How do I calculate the backup power requirements of my facility? Answering this question requires not only knowing what loads to backup and what their power requirements are, but also understanding how different types of loads affect the backup power source, how to manage the connection of loads, and the constraints building codes may place on this process. Although this article addresses some aspects of different types of backup power supplies, it will focus on the most common backup power supply, a standby generator set in which a liquid or gaseous fueled reciprocating engine is coupled to an AC generator (alternator).


Come to Terms with the Load

Let’s start with basic terminology used to describe electrical loads and how it relates to the capabilities of backup power sources. Loads can be defined in terms of real power and apparent power. Real power, measured in kilowatts (kW), is electrical energy provided by the source and consumed in the load; it can be thought of as power that produces useful work like pumping fluid against pressure or raising an elevator against the force of gravity. Apparent power, measured in kilo-volt-amperes (kVA), is the arithmetic product of voltage and current and represents the total current capacity that the source must have. The difference between these, reactive power (kVAR), creates the magnetic fields necessary for machines like motors and transformers to operate but is not converted to work or dissipated in the system. Power factor (PF), defined as the ratio of kW to kVA, is then a measure of how “efficiently” the system uses current-carrying capacity to provide useful power to the load.

This distinction is important to the standby power source. In a generator set, the engine produces real power, and must provide mechanical power output at least equal to the maximum load kW plus the losses in the alternator. The alternator converts mechanical power to electrical kW, but also supplies the reactive power component and must therefore have current-carrying capacity at least equal to the maximum kVA. In battery-based systems the battery stores energy and must be sized for the kW requirement and discharge duration, but the power electronics equipment (inverter) is rated on current-carrying capacity and must be able to provide the required kVA.

Another important distinction is between average and peak load. Average load determines the required energy storage capacity of a backup power source, such as fuel consumption for a generator set or discharge time of a battery bank. Peak load, on the other hand, determines equipment ratings: an engine must provide mechanical power output to supply the peak kW even if the average kW is only half that value. Likewise, an inverter must carry the peak kVA without overheating or shutting down regardless of the average value of the load. 

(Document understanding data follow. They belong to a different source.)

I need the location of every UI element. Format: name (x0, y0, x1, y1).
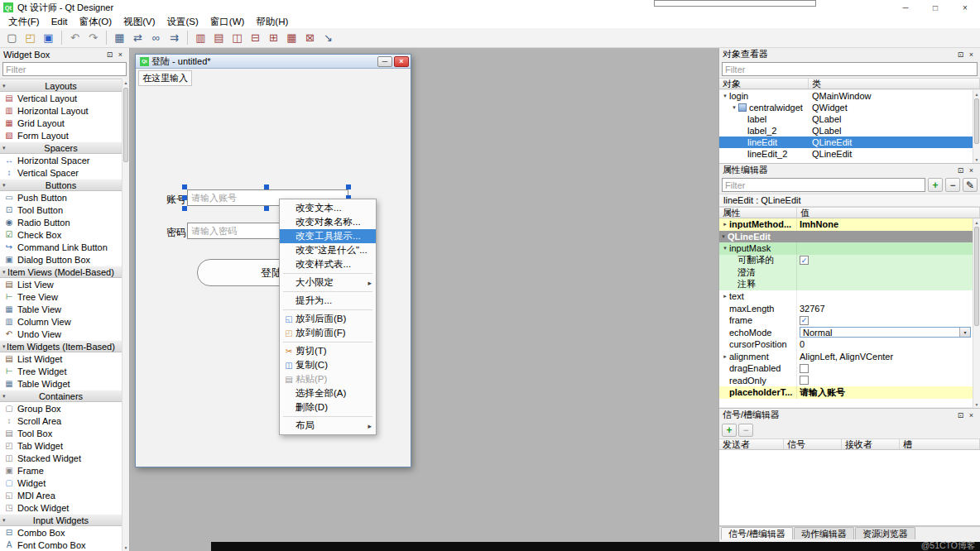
lay-out-horizontally-button[interactable]: ▥ (192, 29, 209, 46)
property-value-cell[interactable]: Normal▾ (797, 327, 973, 339)
property-row-drag-enabled[interactable]: dragEnabled (719, 362, 973, 375)
lay-out-form-button[interactable]: ⊞ (265, 29, 282, 46)
widget-item-tree-view[interactable]: ⊢Tree View (0, 290, 122, 303)
property-row-input-method-hints[interactable]: ▸inputMethod...ImhNone (719, 218, 973, 231)
widget-item-vertical-spacer[interactable]: ↕Vertical Spacer (0, 166, 122, 179)
edit-tab-order-mode-button[interactable]: ⇉ (166, 29, 183, 46)
widget-item-grid-layout[interactable]: ▦Grid Layout (0, 117, 122, 129)
adjust-size-button[interactable]: ↘ (319, 29, 337, 46)
context-menu-item-change-text[interactable]: 改变文本... (280, 201, 376, 215)
widget-item-column-view[interactable]: ▥Column View (0, 315, 122, 328)
redo-button[interactable]: ↷ (84, 29, 102, 46)
widget-item-widget[interactable]: ▢Widget (0, 477, 122, 489)
property-value-cell[interactable] (797, 279, 973, 291)
widget-item-dock-widget[interactable]: ◳Dock Widget (0, 501, 122, 514)
widget-item-tool-box[interactable]: ▤Tool Box (0, 427, 122, 439)
tree-row-login[interactable]: ▾loginQMainWindow (719, 90, 973, 102)
break-layout-button[interactable]: ⊠ (301, 29, 319, 46)
property-row-text[interactable]: ▸text (719, 290, 973, 303)
widget-item-radio-button[interactable]: ◉Radio Button (0, 216, 122, 228)
property-row-frame[interactable]: frame✓ (719, 314, 973, 327)
property-row-comment[interactable]: 注释 (719, 279, 973, 291)
widget-item-tool-button[interactable]: ⊡Tool Button (0, 204, 122, 216)
context-menu-item-cut[interactable]: ✂剪切(T) (280, 344, 376, 358)
signal-slot-table[interactable] (719, 450, 980, 525)
checkbox-checked-icon[interactable]: ✓ (800, 256, 809, 265)
widget-box-category-item-views-model-based[interactable]: ▾Item Views (Model-Based) (0, 266, 122, 278)
close-panel-icon[interactable]: × (966, 410, 977, 420)
menubar-item-f[interactable]: 文件(F) (2, 15, 46, 28)
widget-item-command-link-button[interactable]: ↪Command Link Button (0, 241, 122, 253)
property-value-cell[interactable]: ImhNone (797, 218, 973, 231)
expander-icon[interactable]: ▾ (730, 104, 738, 111)
property-value-cell[interactable]: ✓ (797, 255, 973, 267)
property-editor-scrollbar[interactable]: ▲ ▼ (973, 218, 980, 408)
selection-handle[interactable] (264, 206, 269, 211)
widget-item-dialog-button-box[interactable]: ▣Dialog Button Box (0, 253, 122, 266)
context-menu-item-delete[interactable]: 删除(D) (280, 400, 376, 414)
property-filter-input[interactable] (722, 178, 925, 192)
form-close-button[interactable]: × (394, 56, 409, 67)
maximize-button[interactable]: □ (920, 0, 950, 15)
widget-item-horizontal-layout[interactable]: ▥Horizontal Layout (0, 104, 122, 117)
scroll-up-icon[interactable]: ▲ (973, 90, 980, 98)
context-menu-item-size-constraints[interactable]: 大小限定▸ (280, 276, 376, 290)
float-panel-icon[interactable]: ⊡ (955, 165, 966, 175)
tree-row-label[interactable]: labelQLabel (719, 113, 973, 125)
property-value-cell[interactable] (797, 290, 973, 303)
expander-icon[interactable]: ▸ (721, 221, 729, 228)
widget-box-category-spacers[interactable]: ▾Spacers (0, 141, 122, 154)
widget-item-horizontal-spacer[interactable]: ↔Horizontal Spacer (0, 154, 122, 166)
property-value-cell[interactable] (797, 375, 973, 387)
dock-tab-signal-slot-editor[interactable]: 信号/槽编辑器 (721, 527, 793, 539)
widget-item-check-box[interactable]: ☑Check Box (0, 228, 122, 241)
open-form-button[interactable]: ◰ (22, 29, 39, 46)
context-menu-item-send-to-back[interactable]: ◱放到后面(B) (280, 312, 376, 326)
expander-icon[interactable]: ▾ (721, 93, 729, 99)
widget-item-tree-widget[interactable]: ⊢Tree Widget (0, 365, 122, 377)
echo-mode-combobox[interactable]: Normal▾ (800, 327, 971, 338)
selection-handle[interactable] (346, 184, 351, 189)
property-value-cell[interactable]: 0 (797, 338, 973, 351)
property-row-max-length[interactable]: maxLength32767 (719, 303, 973, 315)
selection-handle[interactable] (182, 206, 187, 211)
object-inspector-scrollbar[interactable]: ▲ ▼ (973, 90, 980, 163)
close-panel-icon[interactable]: × (966, 165, 977, 175)
widget-item-font-combo-box[interactable]: AFont Combo Box (0, 539, 122, 551)
object-inspector-filter-input[interactable] (722, 62, 978, 76)
edit-signals-slots-mode-button[interactable]: ⇄ (129, 29, 147, 46)
close-button[interactable]: × (950, 0, 980, 15)
widget-item-undo-view[interactable]: ↶Undo View (0, 328, 122, 340)
remove-connection-button[interactable]: − (738, 424, 753, 437)
context-menu-item-bring-to-front[interactable]: ◰放到前面(F) (280, 326, 376, 340)
property-value-cell[interactable]: AlignLeft, AlignVCenter (797, 351, 973, 363)
widget-item-list-widget[interactable]: ▤List Widget (0, 352, 122, 365)
widget-item-table-view[interactable]: ▦Table View (0, 303, 122, 315)
widget-box-scrollbar[interactable]: ▲ ▼ (122, 79, 129, 551)
tree-row-label-2[interactable]: label_2QLabel (719, 125, 973, 137)
edit-widgets-mode-button[interactable]: ▦ (111, 29, 128, 46)
expander-icon[interactable]: ▸ (721, 353, 729, 360)
scroll-down-icon[interactable]: ▼ (122, 544, 129, 551)
property-value-cell[interactable] (797, 362, 973, 375)
lay-out-horizontal-splitter-button[interactable]: ◫ (228, 29, 246, 46)
expander-icon[interactable]: ▾ (719, 233, 728, 240)
widget-box-category-layouts[interactable]: ▾Layouts (0, 79, 122, 92)
menubar-item-v[interactable]: 视图(V) (118, 15, 161, 28)
password-label[interactable]: 密码: (166, 226, 189, 240)
widget-item-form-layout[interactable]: ▧Form Layout (0, 129, 122, 141)
float-panel-icon[interactable]: ⊡ (104, 50, 115, 60)
undo-button[interactable]: ↶ (66, 29, 84, 46)
widget-item-list-view[interactable]: ▤List View (0, 278, 122, 290)
menu-type-here[interactable]: 在这里输入 (138, 70, 192, 86)
widget-item-scroll-area[interactable]: ↕Scroll Area (0, 414, 122, 427)
context-menu-item-change-object-name[interactable]: 改变对象名称... (280, 215, 376, 229)
tree-row-centralwidget[interactable]: ▾centralwidgetQWidget (719, 102, 973, 113)
widget-item-table-widget[interactable]: ▦Table Widget (0, 377, 122, 390)
new-form-button[interactable]: ▢ (3, 29, 21, 46)
selection-handle[interactable] (264, 184, 269, 189)
dock-tab-action-editor[interactable]: 动作编辑器 (794, 527, 854, 539)
selection-handle[interactable] (182, 195, 187, 200)
property-value-cell[interactable]: 请输入账号 (797, 386, 973, 399)
property-row-input-mask[interactable]: ▾inputMask (719, 242, 973, 255)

If planning to back up the entire load of an existing facility, you may be able to obtain the average load data from your electric utility. Utility bills report energy consumption in kilowatt hours (kWH) and average kW can be determined by dividing kWH usage over time by the time period. Beware, however, of using kW demand reported on utility bills as equivalent to peak kW for sizing the backup power source. Many utilities calculate kW demand by summing kWH over a set period, the demand interval, and dividing by that period. Thus reported peak demand is actually the highest average kW recorded over any demand interval, which may be as long as 15 minutes. If loads in your facility cycle on for periods of less than twice the demand interval, peak kW seen by your backup power source may exceed the utility’s reported peak demand.


All Loads are Not Created Equal

The next step is to categorize your loads based on their electrical characteristics. In a large system, such as a campus central power generation plant, load diversity may make this step unnecessary, but in most facilities it must be considered because different types of loads have different impacts on sizing of the backup power source. Two load categories that have significant impact on power supply sizing are large motors (or groups of small motors that start simultaneously) and “non-linear” loads such as uninterruptible power supplies (UPS) and VFDs.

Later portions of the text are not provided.